- **What is being asked**: Pull every line that includes the word "delle" from the data.

- **Records for the exercise**:
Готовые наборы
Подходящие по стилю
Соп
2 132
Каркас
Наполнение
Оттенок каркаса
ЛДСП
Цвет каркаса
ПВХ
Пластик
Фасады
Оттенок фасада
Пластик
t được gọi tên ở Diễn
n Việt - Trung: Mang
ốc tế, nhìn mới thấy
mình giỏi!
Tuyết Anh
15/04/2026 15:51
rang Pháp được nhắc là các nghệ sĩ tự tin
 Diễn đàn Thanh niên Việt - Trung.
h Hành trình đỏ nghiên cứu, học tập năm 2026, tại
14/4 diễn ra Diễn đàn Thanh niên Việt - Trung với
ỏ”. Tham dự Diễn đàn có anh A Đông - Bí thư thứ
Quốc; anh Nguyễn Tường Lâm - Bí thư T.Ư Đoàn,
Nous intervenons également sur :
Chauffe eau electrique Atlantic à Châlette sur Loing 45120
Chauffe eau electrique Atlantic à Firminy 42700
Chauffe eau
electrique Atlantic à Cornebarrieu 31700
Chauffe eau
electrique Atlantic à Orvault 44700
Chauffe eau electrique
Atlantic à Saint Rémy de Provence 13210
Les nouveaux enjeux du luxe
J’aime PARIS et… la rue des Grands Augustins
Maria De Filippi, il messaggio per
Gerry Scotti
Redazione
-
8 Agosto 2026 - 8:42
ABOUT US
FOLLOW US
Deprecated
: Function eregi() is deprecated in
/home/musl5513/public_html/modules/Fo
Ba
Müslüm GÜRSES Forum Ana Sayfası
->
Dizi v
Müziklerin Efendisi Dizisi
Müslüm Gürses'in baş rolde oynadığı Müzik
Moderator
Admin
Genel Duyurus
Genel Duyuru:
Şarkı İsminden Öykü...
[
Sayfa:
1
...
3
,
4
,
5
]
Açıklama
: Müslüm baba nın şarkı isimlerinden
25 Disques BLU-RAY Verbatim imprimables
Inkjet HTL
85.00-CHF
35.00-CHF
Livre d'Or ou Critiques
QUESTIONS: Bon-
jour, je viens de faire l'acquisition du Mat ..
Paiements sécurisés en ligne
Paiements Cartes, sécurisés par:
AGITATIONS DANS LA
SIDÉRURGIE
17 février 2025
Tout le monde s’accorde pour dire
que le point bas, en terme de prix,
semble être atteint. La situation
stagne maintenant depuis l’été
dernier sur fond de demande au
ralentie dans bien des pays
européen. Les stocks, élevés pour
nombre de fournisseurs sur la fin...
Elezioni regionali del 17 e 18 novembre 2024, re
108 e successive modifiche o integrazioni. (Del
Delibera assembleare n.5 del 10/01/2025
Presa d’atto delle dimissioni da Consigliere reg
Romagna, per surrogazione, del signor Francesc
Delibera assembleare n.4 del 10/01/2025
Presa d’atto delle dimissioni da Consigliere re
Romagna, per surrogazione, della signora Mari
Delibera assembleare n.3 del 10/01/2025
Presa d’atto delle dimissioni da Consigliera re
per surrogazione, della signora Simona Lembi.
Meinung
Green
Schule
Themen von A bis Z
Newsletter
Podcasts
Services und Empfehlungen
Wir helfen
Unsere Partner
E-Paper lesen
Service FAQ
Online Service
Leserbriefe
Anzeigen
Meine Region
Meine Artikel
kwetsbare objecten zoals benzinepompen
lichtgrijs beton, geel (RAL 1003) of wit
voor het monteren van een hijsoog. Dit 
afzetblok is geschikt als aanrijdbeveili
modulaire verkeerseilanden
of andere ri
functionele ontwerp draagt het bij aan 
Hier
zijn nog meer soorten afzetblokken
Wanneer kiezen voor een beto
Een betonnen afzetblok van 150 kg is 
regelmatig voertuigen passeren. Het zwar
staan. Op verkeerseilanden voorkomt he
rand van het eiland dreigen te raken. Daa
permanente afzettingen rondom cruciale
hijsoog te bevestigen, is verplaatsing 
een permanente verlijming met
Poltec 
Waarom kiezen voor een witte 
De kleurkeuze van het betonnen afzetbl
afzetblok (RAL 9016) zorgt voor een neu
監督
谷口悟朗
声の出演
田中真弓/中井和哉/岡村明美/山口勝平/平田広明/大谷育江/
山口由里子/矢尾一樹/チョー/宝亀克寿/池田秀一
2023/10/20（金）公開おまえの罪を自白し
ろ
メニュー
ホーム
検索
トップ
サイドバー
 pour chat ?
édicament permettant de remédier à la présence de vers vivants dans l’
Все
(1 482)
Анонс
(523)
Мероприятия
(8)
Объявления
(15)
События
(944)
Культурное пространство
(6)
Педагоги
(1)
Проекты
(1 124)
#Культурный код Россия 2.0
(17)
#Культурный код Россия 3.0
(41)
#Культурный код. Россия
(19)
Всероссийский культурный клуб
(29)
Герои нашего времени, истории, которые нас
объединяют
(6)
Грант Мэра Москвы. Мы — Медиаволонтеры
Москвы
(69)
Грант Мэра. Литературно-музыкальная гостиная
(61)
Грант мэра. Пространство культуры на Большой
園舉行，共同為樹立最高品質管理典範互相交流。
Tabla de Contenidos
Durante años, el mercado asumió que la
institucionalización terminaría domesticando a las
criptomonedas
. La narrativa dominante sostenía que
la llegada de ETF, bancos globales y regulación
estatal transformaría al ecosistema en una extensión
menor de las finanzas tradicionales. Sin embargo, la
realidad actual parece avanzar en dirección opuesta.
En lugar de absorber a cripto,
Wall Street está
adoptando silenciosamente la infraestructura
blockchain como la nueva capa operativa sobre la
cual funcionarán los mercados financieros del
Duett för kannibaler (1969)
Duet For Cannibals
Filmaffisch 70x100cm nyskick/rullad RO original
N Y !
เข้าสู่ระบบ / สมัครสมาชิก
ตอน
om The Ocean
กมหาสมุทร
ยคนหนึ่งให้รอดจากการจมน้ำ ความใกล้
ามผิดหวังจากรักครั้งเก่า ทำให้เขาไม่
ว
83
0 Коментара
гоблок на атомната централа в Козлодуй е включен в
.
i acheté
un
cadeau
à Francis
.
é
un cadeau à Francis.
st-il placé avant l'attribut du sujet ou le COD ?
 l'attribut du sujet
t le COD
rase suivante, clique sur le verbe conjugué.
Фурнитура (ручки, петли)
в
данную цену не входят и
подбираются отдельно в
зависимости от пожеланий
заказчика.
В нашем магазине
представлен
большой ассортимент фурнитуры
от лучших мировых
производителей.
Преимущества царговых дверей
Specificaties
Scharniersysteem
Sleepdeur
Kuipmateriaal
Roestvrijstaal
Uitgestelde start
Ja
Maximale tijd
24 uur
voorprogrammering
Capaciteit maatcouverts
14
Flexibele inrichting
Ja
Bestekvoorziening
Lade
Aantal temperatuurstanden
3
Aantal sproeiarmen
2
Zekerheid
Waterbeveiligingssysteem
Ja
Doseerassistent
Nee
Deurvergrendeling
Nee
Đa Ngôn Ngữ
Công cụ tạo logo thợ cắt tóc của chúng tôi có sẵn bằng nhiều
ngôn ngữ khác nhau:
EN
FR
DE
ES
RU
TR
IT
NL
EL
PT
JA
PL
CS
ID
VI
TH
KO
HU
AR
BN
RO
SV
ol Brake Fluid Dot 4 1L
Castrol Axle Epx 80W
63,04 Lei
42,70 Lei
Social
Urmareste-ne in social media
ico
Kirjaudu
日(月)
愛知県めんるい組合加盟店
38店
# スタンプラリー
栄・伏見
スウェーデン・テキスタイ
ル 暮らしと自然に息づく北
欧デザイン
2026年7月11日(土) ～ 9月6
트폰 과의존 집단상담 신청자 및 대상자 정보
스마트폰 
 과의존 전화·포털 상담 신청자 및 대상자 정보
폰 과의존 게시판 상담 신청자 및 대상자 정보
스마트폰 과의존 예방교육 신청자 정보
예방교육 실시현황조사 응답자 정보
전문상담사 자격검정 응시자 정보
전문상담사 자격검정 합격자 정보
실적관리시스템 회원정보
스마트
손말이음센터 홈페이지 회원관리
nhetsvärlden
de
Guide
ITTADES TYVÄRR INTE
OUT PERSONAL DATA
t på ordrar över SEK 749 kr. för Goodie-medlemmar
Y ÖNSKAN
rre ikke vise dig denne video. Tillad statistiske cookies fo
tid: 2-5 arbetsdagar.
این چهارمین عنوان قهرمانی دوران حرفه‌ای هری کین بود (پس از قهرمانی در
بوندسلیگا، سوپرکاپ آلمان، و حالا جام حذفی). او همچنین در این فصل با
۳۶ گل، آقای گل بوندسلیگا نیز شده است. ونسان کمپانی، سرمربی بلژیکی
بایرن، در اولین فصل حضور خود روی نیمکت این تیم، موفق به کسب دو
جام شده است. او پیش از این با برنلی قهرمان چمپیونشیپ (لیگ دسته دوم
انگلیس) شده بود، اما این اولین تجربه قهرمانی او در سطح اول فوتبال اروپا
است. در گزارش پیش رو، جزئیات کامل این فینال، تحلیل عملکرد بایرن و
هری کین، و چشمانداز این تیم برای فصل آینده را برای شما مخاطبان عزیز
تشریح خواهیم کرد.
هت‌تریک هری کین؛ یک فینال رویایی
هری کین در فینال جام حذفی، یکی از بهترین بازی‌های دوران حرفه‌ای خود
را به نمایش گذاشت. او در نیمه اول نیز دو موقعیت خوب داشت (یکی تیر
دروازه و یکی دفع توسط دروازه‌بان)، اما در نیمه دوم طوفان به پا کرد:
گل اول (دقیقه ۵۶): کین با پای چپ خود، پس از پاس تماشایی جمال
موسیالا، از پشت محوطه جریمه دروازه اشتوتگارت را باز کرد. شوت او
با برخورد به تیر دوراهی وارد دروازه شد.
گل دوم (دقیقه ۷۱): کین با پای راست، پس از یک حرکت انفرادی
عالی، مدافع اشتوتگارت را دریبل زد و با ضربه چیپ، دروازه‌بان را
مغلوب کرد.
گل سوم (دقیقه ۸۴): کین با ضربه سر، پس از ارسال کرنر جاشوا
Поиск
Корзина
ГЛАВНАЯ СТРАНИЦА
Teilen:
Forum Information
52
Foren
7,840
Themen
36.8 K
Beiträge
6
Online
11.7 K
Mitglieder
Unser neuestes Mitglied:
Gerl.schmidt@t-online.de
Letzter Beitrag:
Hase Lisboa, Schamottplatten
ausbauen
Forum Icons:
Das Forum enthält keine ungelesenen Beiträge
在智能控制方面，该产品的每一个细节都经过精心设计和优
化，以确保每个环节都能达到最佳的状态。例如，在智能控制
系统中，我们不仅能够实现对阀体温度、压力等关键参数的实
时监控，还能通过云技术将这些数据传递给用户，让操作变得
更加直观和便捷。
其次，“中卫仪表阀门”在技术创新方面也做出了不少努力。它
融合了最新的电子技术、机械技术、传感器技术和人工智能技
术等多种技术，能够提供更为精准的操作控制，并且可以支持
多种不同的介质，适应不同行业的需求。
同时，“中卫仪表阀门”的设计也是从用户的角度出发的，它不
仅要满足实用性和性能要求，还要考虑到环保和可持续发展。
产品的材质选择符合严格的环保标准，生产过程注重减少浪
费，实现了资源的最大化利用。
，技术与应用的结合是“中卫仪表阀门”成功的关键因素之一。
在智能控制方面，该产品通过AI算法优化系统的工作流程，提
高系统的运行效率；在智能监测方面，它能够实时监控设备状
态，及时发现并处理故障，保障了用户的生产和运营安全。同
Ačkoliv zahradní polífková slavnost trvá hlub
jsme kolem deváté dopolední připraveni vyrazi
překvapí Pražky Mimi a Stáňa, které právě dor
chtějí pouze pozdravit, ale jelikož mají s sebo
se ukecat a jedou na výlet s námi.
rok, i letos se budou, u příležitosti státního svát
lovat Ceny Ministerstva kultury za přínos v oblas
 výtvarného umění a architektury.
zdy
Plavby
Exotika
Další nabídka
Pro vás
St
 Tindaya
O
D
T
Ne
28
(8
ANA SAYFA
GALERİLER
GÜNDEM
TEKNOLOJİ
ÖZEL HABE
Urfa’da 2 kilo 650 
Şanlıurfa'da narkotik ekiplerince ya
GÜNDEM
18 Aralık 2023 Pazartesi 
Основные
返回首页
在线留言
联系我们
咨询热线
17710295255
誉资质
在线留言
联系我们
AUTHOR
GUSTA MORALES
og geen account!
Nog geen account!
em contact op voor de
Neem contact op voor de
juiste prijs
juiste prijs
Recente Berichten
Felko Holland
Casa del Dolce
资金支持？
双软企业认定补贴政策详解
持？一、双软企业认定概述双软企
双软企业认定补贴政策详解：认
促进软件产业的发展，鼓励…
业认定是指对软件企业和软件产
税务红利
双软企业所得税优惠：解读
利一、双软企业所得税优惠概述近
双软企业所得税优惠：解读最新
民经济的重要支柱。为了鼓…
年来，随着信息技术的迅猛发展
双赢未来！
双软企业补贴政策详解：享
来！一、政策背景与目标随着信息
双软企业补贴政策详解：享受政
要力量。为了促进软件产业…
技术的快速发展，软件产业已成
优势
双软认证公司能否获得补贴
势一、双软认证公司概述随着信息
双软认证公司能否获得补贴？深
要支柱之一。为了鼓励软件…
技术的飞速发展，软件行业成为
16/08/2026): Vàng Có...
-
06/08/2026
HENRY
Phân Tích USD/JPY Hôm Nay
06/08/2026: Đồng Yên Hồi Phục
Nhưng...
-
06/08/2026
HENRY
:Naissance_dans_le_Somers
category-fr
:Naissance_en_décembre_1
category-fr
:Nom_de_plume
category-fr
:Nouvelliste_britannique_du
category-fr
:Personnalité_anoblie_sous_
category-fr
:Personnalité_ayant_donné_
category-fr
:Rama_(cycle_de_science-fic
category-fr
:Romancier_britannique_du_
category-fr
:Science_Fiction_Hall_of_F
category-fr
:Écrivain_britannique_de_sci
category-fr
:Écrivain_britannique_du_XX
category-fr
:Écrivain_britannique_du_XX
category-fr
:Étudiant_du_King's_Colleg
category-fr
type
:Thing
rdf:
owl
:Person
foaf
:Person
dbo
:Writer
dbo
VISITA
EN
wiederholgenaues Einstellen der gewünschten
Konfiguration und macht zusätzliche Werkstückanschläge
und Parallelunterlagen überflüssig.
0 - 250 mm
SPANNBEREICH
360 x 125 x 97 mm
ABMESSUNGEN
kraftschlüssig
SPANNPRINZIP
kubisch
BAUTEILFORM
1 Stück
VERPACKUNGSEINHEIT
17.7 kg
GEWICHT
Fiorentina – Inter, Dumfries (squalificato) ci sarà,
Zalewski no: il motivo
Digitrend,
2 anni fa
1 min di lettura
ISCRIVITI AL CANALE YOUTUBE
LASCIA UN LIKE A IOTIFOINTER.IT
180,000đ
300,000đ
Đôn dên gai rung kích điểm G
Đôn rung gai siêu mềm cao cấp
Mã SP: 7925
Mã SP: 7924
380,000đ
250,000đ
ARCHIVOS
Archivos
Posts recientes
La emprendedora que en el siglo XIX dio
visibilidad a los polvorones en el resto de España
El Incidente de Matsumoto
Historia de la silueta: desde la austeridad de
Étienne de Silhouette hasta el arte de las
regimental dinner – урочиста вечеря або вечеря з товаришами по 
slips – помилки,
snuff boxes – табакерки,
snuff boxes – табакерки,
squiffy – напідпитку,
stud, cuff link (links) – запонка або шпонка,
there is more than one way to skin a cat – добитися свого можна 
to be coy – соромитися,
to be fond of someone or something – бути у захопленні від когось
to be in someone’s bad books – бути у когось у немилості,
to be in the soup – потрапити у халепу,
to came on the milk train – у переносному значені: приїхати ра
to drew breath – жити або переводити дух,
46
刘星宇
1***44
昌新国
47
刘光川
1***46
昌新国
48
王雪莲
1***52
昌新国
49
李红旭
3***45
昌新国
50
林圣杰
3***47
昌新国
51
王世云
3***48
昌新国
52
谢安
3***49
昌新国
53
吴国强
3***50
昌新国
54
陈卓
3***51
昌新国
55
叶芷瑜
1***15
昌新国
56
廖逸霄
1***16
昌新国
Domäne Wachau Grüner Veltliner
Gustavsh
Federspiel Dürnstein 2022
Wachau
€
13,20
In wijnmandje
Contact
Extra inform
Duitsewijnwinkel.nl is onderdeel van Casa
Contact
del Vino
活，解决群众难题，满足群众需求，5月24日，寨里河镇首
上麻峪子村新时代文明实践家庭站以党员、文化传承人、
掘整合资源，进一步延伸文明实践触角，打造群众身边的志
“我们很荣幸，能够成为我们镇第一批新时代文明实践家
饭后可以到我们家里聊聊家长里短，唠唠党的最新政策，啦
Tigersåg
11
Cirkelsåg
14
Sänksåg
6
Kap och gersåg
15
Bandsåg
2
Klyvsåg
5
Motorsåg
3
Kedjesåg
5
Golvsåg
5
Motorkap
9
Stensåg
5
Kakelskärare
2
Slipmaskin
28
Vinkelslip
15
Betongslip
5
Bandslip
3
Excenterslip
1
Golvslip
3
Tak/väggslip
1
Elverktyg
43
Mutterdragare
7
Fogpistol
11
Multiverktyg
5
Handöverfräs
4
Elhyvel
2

- **Task output**:
Presa d’atto delle dimissioni da Consigliere reg
Presa d’atto delle dimissioni da Consigliere re
Presa d’atto delle dimissioni da Consigliera re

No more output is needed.